Grayscale’s Bitcoin exchange-traded fund (ETF) has experienced its third consecutive day of decreasing net outflows, reaching a record low of $22.4 million. This comes as other ETFs combined have seen a two-week high in net inflows.
According to data from Farside Investor on February 26, the Grayscale Bitcoin Trust (GBTC) had three consecutive days of decreasing net outflows on February 22, 23, and 26. The trading week ended with a daily net outflow of $44.2 million, which was further halved on February 26.

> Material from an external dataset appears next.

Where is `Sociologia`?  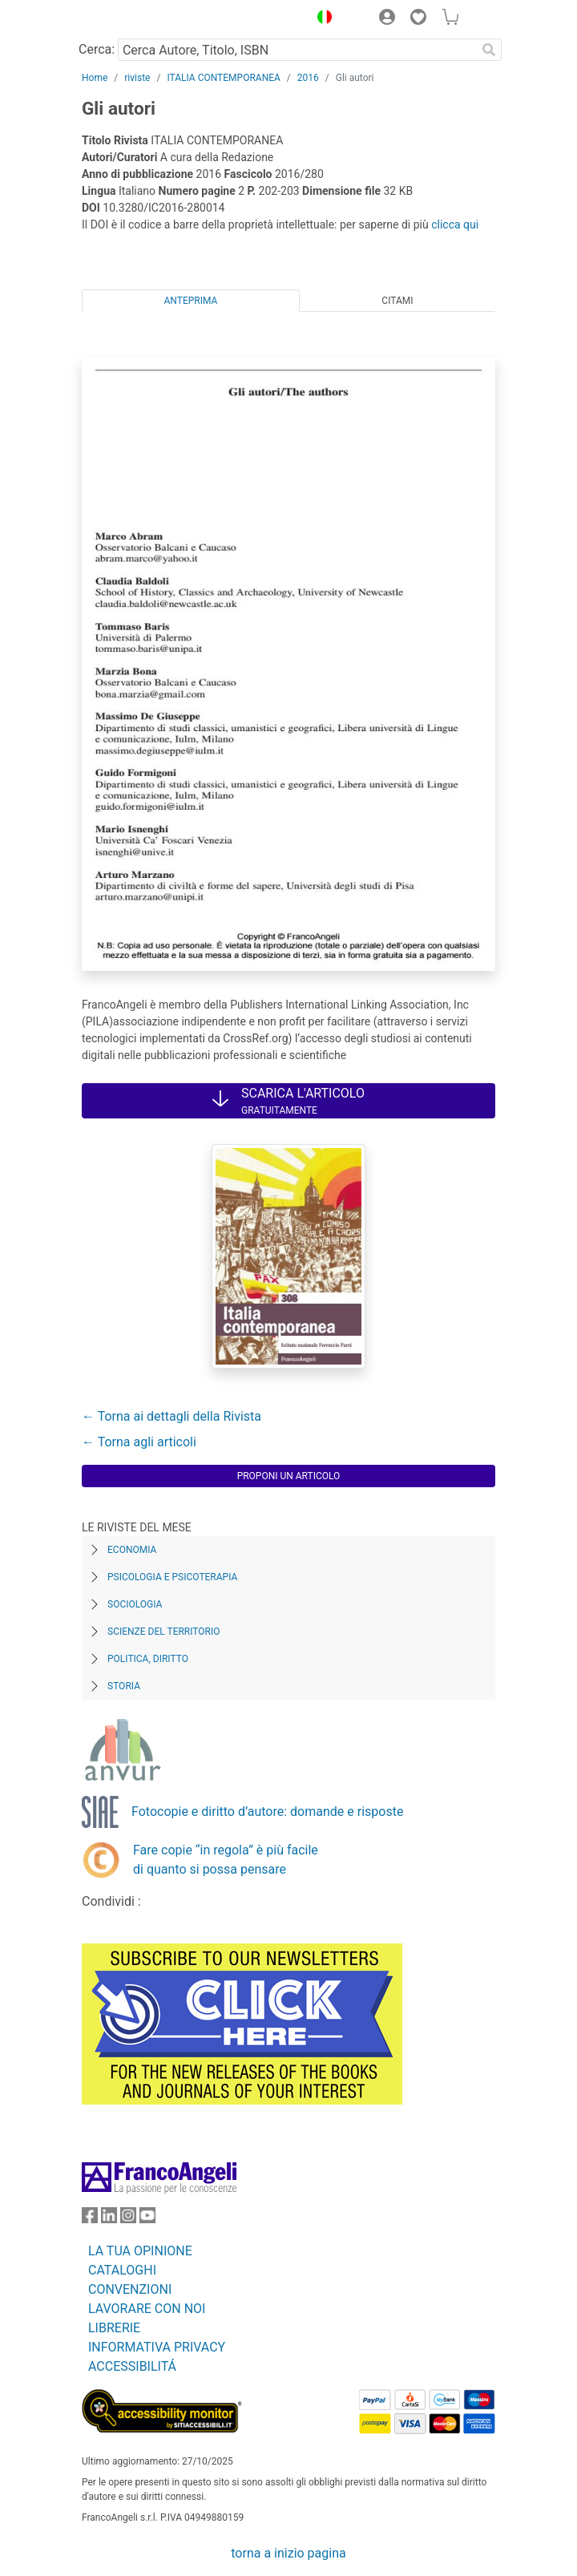 Sociologia is located at coordinates (134, 1604).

Since January 11, the daily net outflows for GBTC have been declining, peaking at $640.5 million on January 22. However, since converting to an ETF, Grayscale has experienced 31 straight days of outflows, with a total of $7.47 billion drained from the ETF.
Adam Back, the CEO of Bitcoin technology firm Blockstream, expressed his anticipation for the day when GBTC experiences a net inflow. He believes this could happen if there is just enough premium to incentivize traders to arbitrage the ETF.
Henrik Andersson, the chief investment officer at asset manager Apollo Crypto, agrees with this sentiment, stating that when Grayscale’s fund finally posts a net inflow, it will be a significant signal to the market.
On February 26, Farside’s data also shows that the combined net inflows of all Bitcoin ETFs, excluding Invesco and Galaxy’s, reached $515.5 million, the highest in two weeks. The ETFs had a combined net inflow of $631.3 million on February 13 but have struggled to maintain momentum since then.
Fidelity’s ETF saw the majority of the inflows on February 26, with over $243 million, accounting for nearly half of the day’s total. The other half of the net inflow came from BlackRock’s ETF, along with ARK Invest and 21Shares fund, which had respective inflows of nearly $112 million and over $130.5 million.
Overall, the Bitcoin ETFs have seen over $6 billion in net inflows since their launch on January 11.